The plan for a political office for Taliban in Qatar is proving difficult to materialize even as all the parties involved including the U.S. and Pakistan are throwing their weights behind the idea. Barely a month ago, Gen. Pasha, chief of Pakistan's principal intelligence agency, the ISI, had a week long visit to Qatar pursuing "back channel" talks with the U.S. after the Afghan border incident in which scores of Pakistani soldiers were killed.

The visit was also focused on preparing the groundwork for transferring a number of Taliban representatives to Qatar and setting up the political office. What transpired since has been the actual transfer of a number of Taliban "representatives" and diplomats to Doha.

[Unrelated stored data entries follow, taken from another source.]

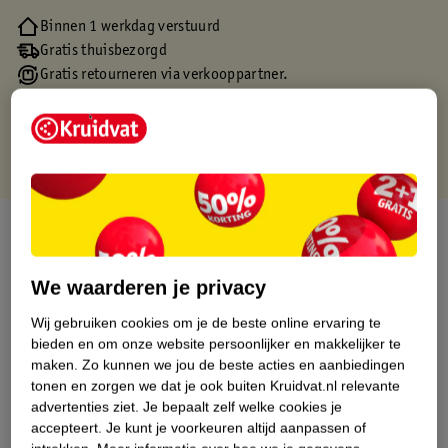
Binnen 1 werkdag verstuurd
Gratis thuisbezorgd
Gratis retourneren via verkooppartner.
Gratis punten met je Kruidvat kaart
Over dit product
Productinformatie
We waarderen je privacy
Wij gebruiken cookies om je de beste online ervaring te
Etiketinformatie
bieden en om onze website persoonlijker en makkelijker te
maken.
Zo kunnen we jou de beste acties en aanbiedingen
tonen en zorgen we dat je ook buiten Kruidvat.nl relevante
Nature Impact Score
advertenties ziet.
Je bepaalt zelf welke cookies je
Dit product heeft (nog) geen Nature
accepteert.
Je kunt je voorkeuren altijd aanpassen of
Impact Score.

The Taliban proudly announced that they have sent some "English-speaking diplomats" to Qatar to parley in the peace talks. It has been months that American agents from both the State Department and the CIA have been engaged in peace talks with the Taliban in Qatar.

However, there are plenty of problems that are holding back the Qatar talks from gaining traction. Qatar, although being highly ambitious and the rising star of the Middle Eastern politics, is a new entrant into the Afghan fray.

Its experience and track record in issues related to Afghanistan is minimal and is dwarfed by those of Saudi Arabia, which has repeatedly shown its unwillingness to wade the muddy waters of the Afghanistan conflict as a mediator. Qatar clearly lacks both the experience and kind of compelling moral and religious authority that is needed to be lent to the overall peace process. Apart from providing a convenient and unhindered turf for the U.S. and its NATO allies to run freely on the chessboard of talks, Qatar is unlikely to be able to accord any major impetus to the beleaguered peace talks. 

The other factor that is undermining the prospects of Qatar talks is the approach that the Taliban have adopted in going ahead with this process. The Taliban have on more than one occasion made it clear that the current talks and outreach are solely for the purpose of securing the release of their prisoners.

So far and over the past one month, they have succeeded in securing assurances from the U.S. that a number of high-ranking former Taliban officials will indeed be freed from the Guantanamo soon. The U.S. government has confirmed that it intends to release a number of high-profile Taliban officials from its detention facility in Guantanamo Bay as an incentive to further the process of talks. 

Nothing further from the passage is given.